The software clock is related to the hardware and takes the clock information and translates it into a human usable date and time. It can’t do that without reference to the outside world as the hardware clock consists merely of a stream of “ticks” and doesn’t understand the concept of seconds, hours, days, months and days of the week. There is no weekend in the hardware clock’s world.
The reference to the outside world in the early days of computing meant the operator typing in the time, and the software clock relating that to a tick of the hardware clock. From then on the software clock just counts ticks and works out the human usable date and time from that.
As computers started to be networked together, a problem arose. Computer A’s and computer B’s clocks will have been set by a human to as close as the human can manage, but they may be several seconds apart, a lifetime in computer terms. This can cause issues like money appearing in bank accounts before the money disappears from the sending account when the transaction is automated. All transactions are automated these days.
At the same time as computers got networked, some far seeing people decided to set up a network of atomic clocks. These clocks are much more accurate than computers hardware clocks which can “drift”, because not all computer clocks tick at exactly the same rate. As a service this service is provided on the Internet and this has almost universally been adopted.
Your computer will contact a local time source, which contacts a less local time source, and so on until one of the top tier time sources is connected. Thus they all synchronise with the top tier time source. All the top tier sources synchronise with each other so eventually all computer clocks are synchronised.
A computer synchronises with its time source by basically sending a packet of data to its time source and the time source replies. The computer compares the times and repeats the process a few times to get an average, and then, since the packet has to go out and back, halves the average and estimates the time at the time source as the time sources knows it. Then it sets the hardware clock to match. It continually does this, constantly updating its clock as necessary, which gives a very accurate value for the local time.
One might question the necessity of this accuracy. Isn’t it being a bit pointless to set clocks with such nit-picking accuracy? In a news story which I can’t now track down, a financial organisation lost millions, maybe billions of dollars because they did not handle a “leap second” accurately. Automatic stock market trading programs made thousands of trades in the few milliseconds that the company was out of sync with the rest of the world. But to you or I, doing our “online banking”, it won’t matter.
It’s worth remembering that the world-wide time system is pretty new. In these days we are accustomed to be able to contact someone on the other side of the world and to know what the time is with the contactee. But this is new.
It used to be the case that the local time was a sort of local consensus and did not rely on clocks. Then when clocks became more common the local reference time source was the clock in the spire of the church. Time was still local as the church clocks were not synchronised.

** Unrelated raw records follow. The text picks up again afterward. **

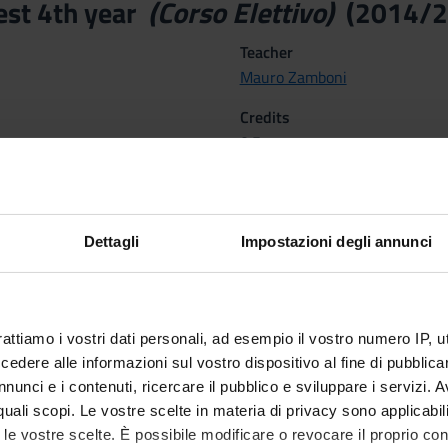
est 4th year
(Corso Elettivo)
(2014/2
Teacher
Mauro Zamboni
Credits
0.5
Scientific Disciplinary Sector 
- - -
Dettagli
Impostazioni degli annunci
 dal Nov 12, 2014 al Nov 12, 2014.
 Methods
rattiamo i vostri dati personali, ad esempio il vostro numero IP, 
la frequenza
dere alle informazioni sul vostro dispositivo al fine di pubblica
nunci e i contenuti, ricercare il pubblico e sviluppare i servizi. A
a giornata mercoledì 12 novembre 2014; 8:30-12:00 e 13:45-17:00
r quali scopi. Le vostre scelte in materia di privacy sono applicabi
to le vostre scelte. È possibile modificare o revocare il proprio 
no al 26 ottobre 2014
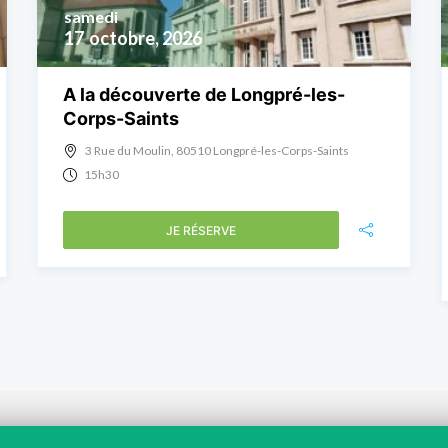
samedi
17
octobre, 2026
A la découverte de Longpré-les-
Corps-Saints
3 Rue du Moulin, 80510 Longpré-les-Corps-Saints
15h30
JE RÉSERVE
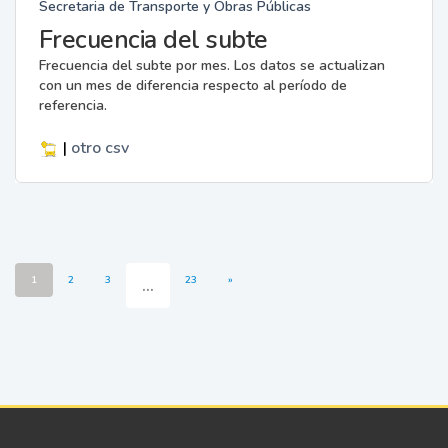
Secretaria de Transporte y Obras Públicas
Frecuencia del subte
Frecuencia del subte por mes. Los datos se actualizan
con un mes de diferencia respecto al período de
referencia.
|
otro
csv
1
2
3
...
23
»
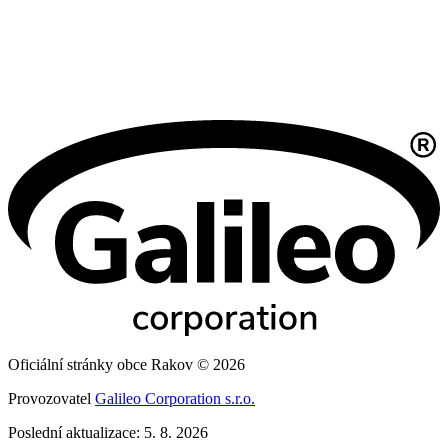
Oficiální stránky obce Rakov © 2026
Provozovatel
Galileo Corporation s.r.o.
Poslední aktualizace: 5. 8. 2026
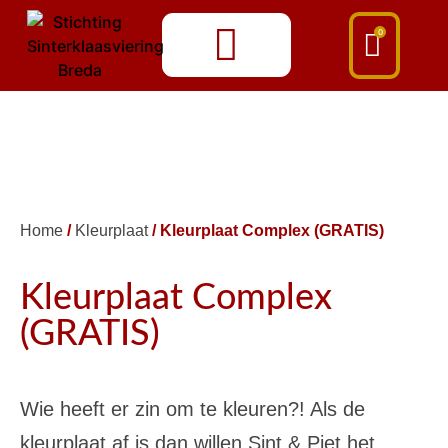
0
Home
/
Kleurplaat
/ Kleurplaat Complex (GRATIS)
Kleurplaat Complex
(GRATIS)
Wie heeft er zin om te kleuren?! Als de
kleurplaat af is dan willen Sint & Piet het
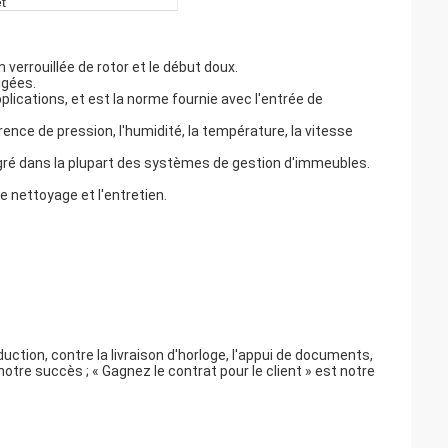
t
 verrouillée de rotor et le début doux.
igées.
lications, et est la norme fournie avec l'entrée de
ce de pression, l'humidité, la température, la vitesse
gré dans la plupart des systèmes de gestion d'immeubles.
le nettoyage et l'entretien.
oduction, contre la livraison d'horloge, l'appui de documents,
 notre succès ; « Gagnez le contrat pour le client » est notre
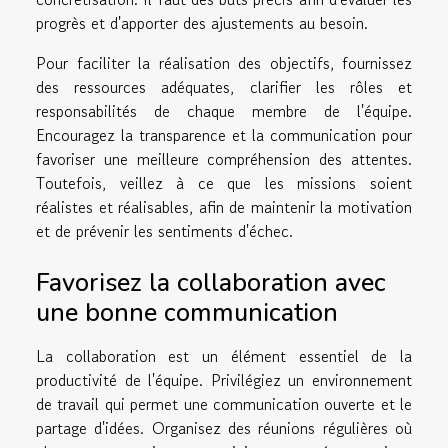
progrès et d'apporter des ajustements au besoin.
Pour faciliter la réalisation des objectifs, fournissez
des ressources adéquates, clarifier les rôles et
responsabilités de chaque membre de l'équipe.
Encouragez la transparence et la communication pour
favoriser une meilleure compréhension des attentes.
Toutefois, veillez à ce que les missions soient
réalistes et réalisables, afin de maintenir la motivation
et de prévenir les sentiments d'échec.
Favorisez la collaboration avec
une bonne communication
La collaboration est un élément essentiel de la
productivité de l'équipe. Privilégiez un environnement
de travail qui permet une communication ouverte et le
partage d'idées. Organisez des réunions régulières où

As time keeping became more important, the local time zone might expand to cover a time or a city. Clocks could be synchronised in a small area by use of travelling clocks or watches, and really accurate clocks and watches enabled the explorers from Europe to travel the world.
The advent of long distance travel (by the railways) and of telephonic communications resulted in the need for consistent time information across countries and across continents. However, standard time was only legislated in the United States in 1918, and this subsequently spread to the parts of the rest of the world that were not using Greenwich Mean Time.